Depuis la naissance de la photographie, de nombreux photographes ont essayé d’abandonner les appareils venus l’industrie pour bricoler leurs propres dispositif de prises de vues.
D’origine hongroise, vivant à Berlin, Magyar a délaissé la photo classique quand il a réalisé qu’il ne pouvait pas transmettre ce qu’il voulait à travers les objectifs habituels. Ses recherches l’ont amené à détourner le scanner de ses fonctions.

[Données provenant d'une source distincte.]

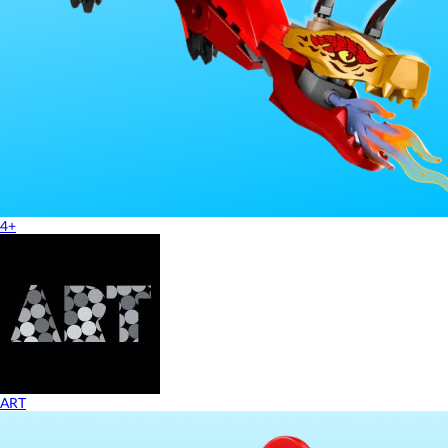
4+
ART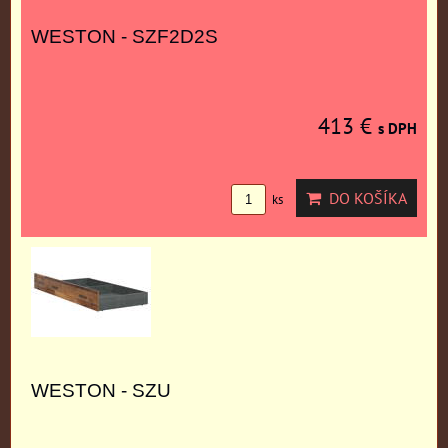
WESTON - SZF2D2S
413 €
s DPH
DO KOŠÍKA
ks
WESTON - SZU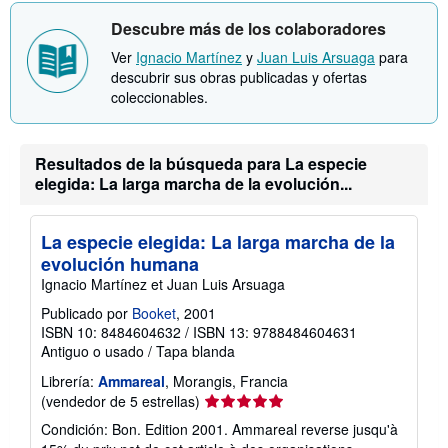
Descubre más de los colaboradores
Ver
Ignacio Martínez
y
Juan Luis Arsuaga
para
descubrir sus obras publicadas y ofertas
coleccionables.
Resultados de la búsqueda para La especie
elegida: La larga marcha de la evolución...
La especie elegida: La larga marcha de la
evolución humana
Ignacio Martínez et Juan Luis Arsuaga
Publicado por
Booket
, 2001
ISBN 10: 8484604632
/
ISBN 13: 9788484604631
Antiguo o usado
/
Tapa blanda
Librería:
Ammareal
, Morangis, Francia
Calificación
(vendedor de 5 estrellas)
del
Condición: Bon. Edition 2001. Ammareal reverse jusqu'à
vendedor: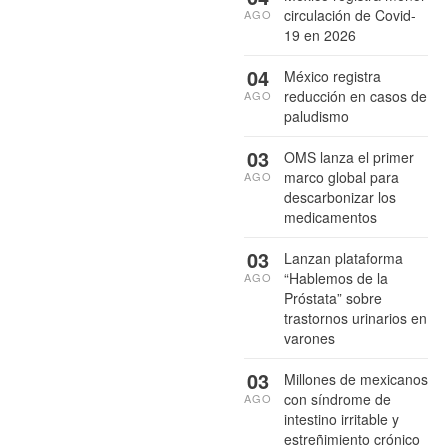
circulación de Covid-
AGO
19 en 2026
04
México registra
reducción en casos de
AGO
paludismo
03
OMS lanza el primer
marco global para
AGO
descarbonizar los
medicamentos
03
Lanzan plataforma
“Hablemos de la
AGO
Próstata” sobre
trastornos urinarios en
varones
03
Millones de mexicanos
con síndrome de
AGO
intestino irritable y
estreñimiento crónico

Utilisé habituellement pour numériser des images, Il va utiliser un scanner pour "photographier" la rue, les gens, les autobus... A l’aide d’un outillage léger, il capte une image lente (de une à trois minutes) où ce qui est fixe (les immeubles, le mobilier urbain) se dissout en traits noirs ou gris et ce qui est mobile (les passants), bien que légèrement déformé, reste lisible.
Il "fixe" le mouvement comme Duchamp l’avait fait avec sa "femme descendant l’escalier". Mais Magyar n’est pas intéressé par la décomposition du mouvement, ce qu’il cherche, c’est "dépeindre les gens comme étant des particules dans un système tout va dans la même direction". Contrairement à la photo classique où le temps est arrêté au dixième de seconde et au film (24 images/seconde), il crée un entre deux, une image du temps qui passe entre la fugacité et la durée.
Imprimées en larges bandes horizontales, ces images de rues sont étranges et fascinantes. Elles parlent du temps qui passe, du flux dans lequel nous sommes pris et de destination.
Magyar s’interroge : "Qu’est-ce qui se passe entre l’entrée et la sortie de ce flux ? Pouvons-nous laisser aucune trace derrière ? Avons-nous une véritable choix ? "
Une autre série de photos, prise en caméra plongeante montre aussi des déplacements humains (dans de grands espaces, des places, etc.)
Les hommes et leurs ombres croisent celles de centaines d’autres, chacun préoccupé par son propre but.
Dans la troisième série présentée, il a utilisé son scanner pour "photographier" une rame de tramway où les deux mouvements, celui de la caméra-scanner et celui du tramway s’annulent pour nous offrir une image arrêtée, un genre de trompe l’œil mobile.
Avec Magyar, la photo-graphie (?criture avec de la lumière), et son principe (arrêt du temps en fixant la lumière), est remise en question, ouvrant de nouvelles voies de recherches : "Je sais que la solution est cachée là dans les immenses mines du monde numérique et mathématique ".